その六十 フーラさんから譲ってもらったの
王都の外壁付近にある警備兵の詰め所へと、二人の人物を乗せた馬が近寄っていく。馬の手綱を握るのは、金糸で施された魔導士の刺繍のある外套を着た若い女性で、その後ろに金髪をサイドテールにした少女が乗っていた。

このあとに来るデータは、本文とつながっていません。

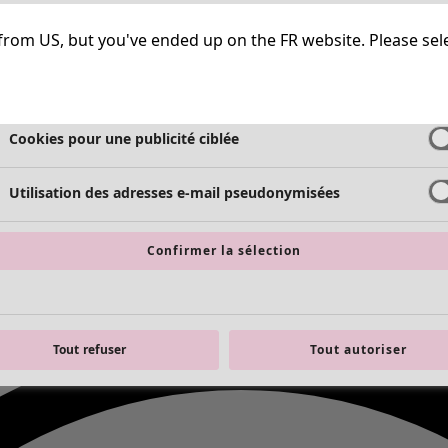
Cookies strictement nécessaires
Toujours a
ng from US, but you've ended up on the FR website. Please se
Cookies de performance
Cookies pour une publicité ciblée
Utilisation des adresses e-mail pseudonymisées
Confirmer la sélection
Tout refuser
Tout autoriser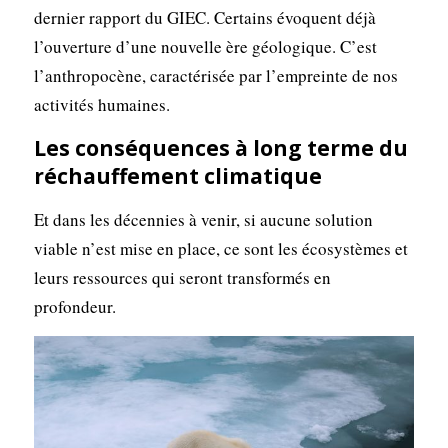
dernier rapport du GIEC. Certains évoquent déjà
l’ouverture d’une nouvelle ère géologique. C’est
l’anthropocène, caractérisée par l’empreinte de nos
activités humaines.
Les conséquences à long terme du
réchauffement climatique
Et dans les décennies à venir, si aucune solution
viable n’est mise en place, ce sont les écosystèmes et
leurs ressources qui seront transformés en
profondeur.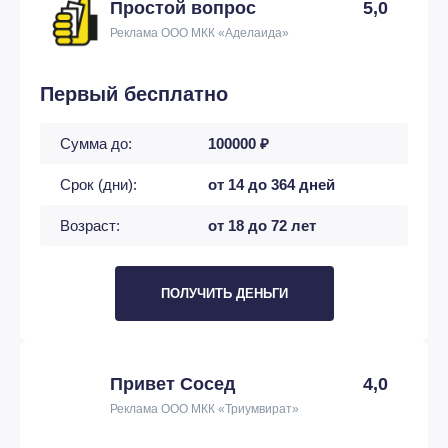
Простой вопрос
5,0
Реклама ООО МКК «Аделаида»
Первый бесплатно
Сумма до:
100000 ₽
Срок (дни):
от 14 до 364 дней
Возраст:
от 18 до 72 лет
ПОЛУЧИТЬ ДЕНЬГИ
Привет Сосед
4,0
Реклама ООО МКК «Триумвират»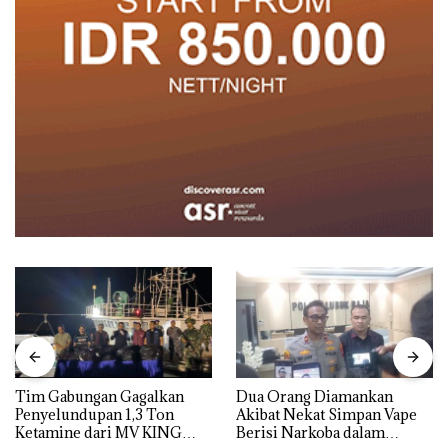
Tim Gabungan Gagalkan
Dua Orang Diamankan
Penyelundupan 1,3 Ton
Akibat Nekat Simpan Vape
Ketamine dari MV KING
Berisi Narkoba dalam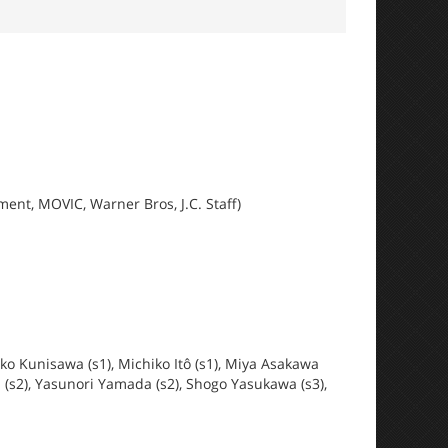
ent, MOVIC, Warner Bros, J.C. Staff)
ko Kunisawa (s1), Michiko Itô (s1), Miya Asakawa
a (s2), Yasunori Yamada (s2), Shogo Yasukawa (s3),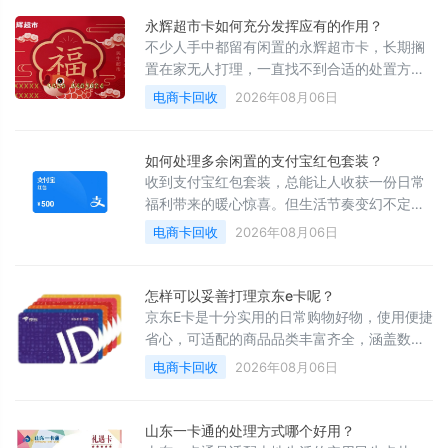
都需要相应成本，一旦过期作废，只会白白造
永辉超市卡如何充分发挥应有的作用？
成财物损耗，十分可惜。
不少人手中都留有闲置的永辉超市卡，长期搁
置在家无人打理，一直找不到合适的处置方
式。想要转赠亲友，往往碍于人情情面，难以
电商卡回收
2026年08月06日
敲定合适的折算标准，最终结果大多不尽人
意。这类卡片本身有着不错的实用价值，长期
闲置只会慢慢损耗原有功用，看着贴心的生活
如何处理多余闲置的支付宝红包套装？
好物逐渐失效，难免让人感到憋屈与遗憾。
收到支付宝红包套装，总能让人收获一份日常
福利带来的暖心惊喜。但生活节奏变幻不定，
个人采购计划时常临时调整，这份贴心的优惠
电商卡回收
2026年08月06日
常常被暂时搁置。多数人会随手将红包放置一
旁，久而久之便彻底遗忘，等偶然想起翻看
时，早已超出有效使用时限。也有部分人为了
怎样可以妥善打理京东e卡呢？
用好这份福利，特意调整购物清单凑单消费，
京东E卡是十分实用的日常购物好物，使用便捷
最终依旧没能及时使用，只能看着福利悄然失
省心，可适配的商品品类丰富齐全，涵盖数码
效，心中满是遗憾。
设备、居家用品、母婴好物、四季服饰等多种
电商卡回收
2026年08月06日
品类，能够充分满足家庭各类日常采购需求。
整体结算流程简洁顺畅，无需反复核对花销，
付款操作简单利落，让日常购物变得轻松舒
山东一卡通的处理方式哪个好用？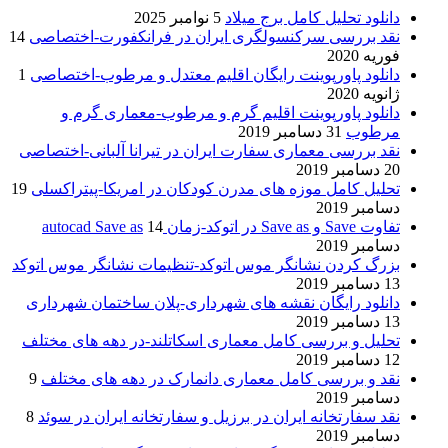
دانلود تحلیل کامل برج میلاد
5 نوامبر 2025
نقد بررسی سرکنسولگری ایران در فرانکفورت-اختصاصی
14
فوریه 2020
دانلود پاورپوینت رایگان اقلیم معتدل و مرطوب-اختصاصی
1
ژانویه 2020
دانلود پاورپوینت اقلیم گرم و مرطوب-معماری گرم و
مرطوب
31 دسامبر 2019
نقد بررسی معماری سفارت ایران در تیرانا آلبانی-اختصاصی
20 دسامبر 2019
تحلیل کامل موزه های مدرن کودکان در امریکا-پیتراکسلی
19
دسامبر 2019
تفاوت Save و Save as در اتوکد-زمان autocad Save as
14
دسامبر 2019
بزرگ کردن نشانگر موس اتوکد-تنظیمات نشانگر موس اتوکد
13 دسامبر 2019
دانلود رایگان نقشه های شهرداری-پلان ساختمان شهرداری
13 دسامبر 2019
تحلیل و بررسی کامل معماری اسکاتلند-در دهه های مختلف
12 دسامبر 2019
نقد و بررسی کامل معماری دانمارک در دهه های مختلف
9
دسامبر 2019
نقد سفارتخانه ایران در برزیل و سفارتخانه ایران در سوئد
8
دسامبر 2019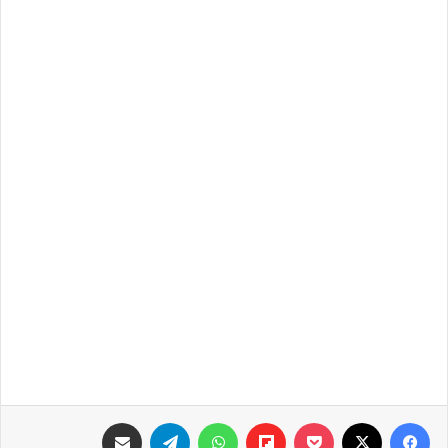
فيسبوك
‫X
‫Pocket
Flipboard
واتساب
تيلقرام
مشاركة عبر البريد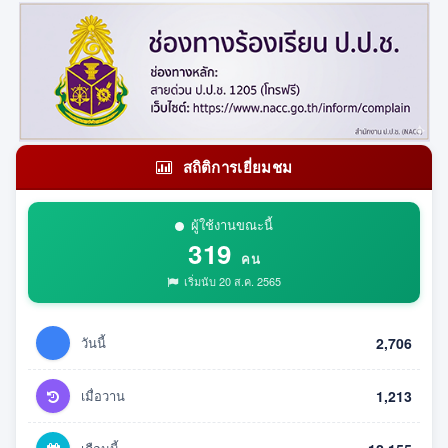
สถิติการเยี่ยมชม
ผู้ใช้งานขณะนี้
319
คน
เริ่มนับ 20 ส.ค. 2565
วันนี้
2,706
เมื่อวาน
1,213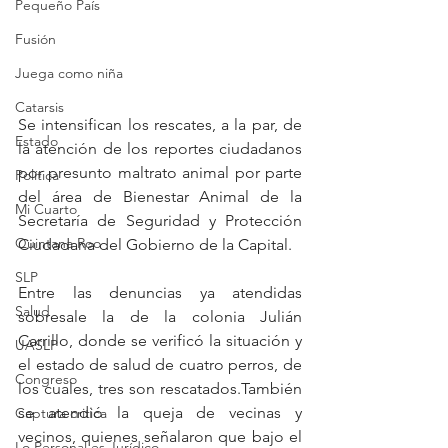
Pequeño País
Fusión
Juega como niña
Catarsis
Se intensifican los rescates, a la par, de 
Estado
la atención de los reportes ciudadanos 
por presunto maltrato animal por parte 
Política
del área de Bienestar Animal de la 
Mi Cuarto
Secretaría de Seguridad y Protección 
Quintana Roo
Ciudadana del Gobierno de la Capital.
SLP
Entre las denuncias ya atendidas 
Salud
sobresale la de la colonia Julián 
Carrillo, donde se verificó la situación y 
UASLP
el estado de salud de cuatro perros, de 
Congreso
los cuales, tres son rescatados.También 
se atendió la queja de vecinas y 
Captura critica
vecinos, quienes señalaron que bajo el 
Lo Personal es Jurídico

二人は馬から降り、若い女性が詰め所の小窓をコンコンとたたく。カラカラと小窓が開いて、なかにいた警備兵の一人が彼女に尋ねた。
「はい、なんでしょうか?」
「こんばんは、王宮魔導士のフーラです。門を開けてくれませんか」
「ああ、フーラさん、こんばんは。……そちらは……」
フーラのそばにいる金髪の少女に気が付いたその警備兵に、フーラが言う。
「こちらはイブさんです。さっきそこで知り合ったんです」
「…………」
警備兵は無言で金髪の少女を見たあと、詰め所の奥にいた同僚……さっき金髪の少女の応対をした者に振り返った。その同僚が小窓のほうに近寄ってくる。
「先ほどの方ですよね。先ほども言いましたが、一般の方がここを通るには通行証が必要なんですよ」
「はいこれ」
「…………」
金髪の少女が差し出した通行証を見て、警備兵が黙り込む。訝しむ様子でじっと見てくる警備兵に、金髪の少女が言った。
「通してくれるわよね」
「……通行証を確認します」
彼女が通行証を渡すと、警備兵は念入りにチェックし始めた。通行証を発行している町まで行って戻ってきたとしても、さすがにさっきのいまでは早すぎる。それにそもそも、こんな夜では通行証を発行している建物は閉まっているはずだ。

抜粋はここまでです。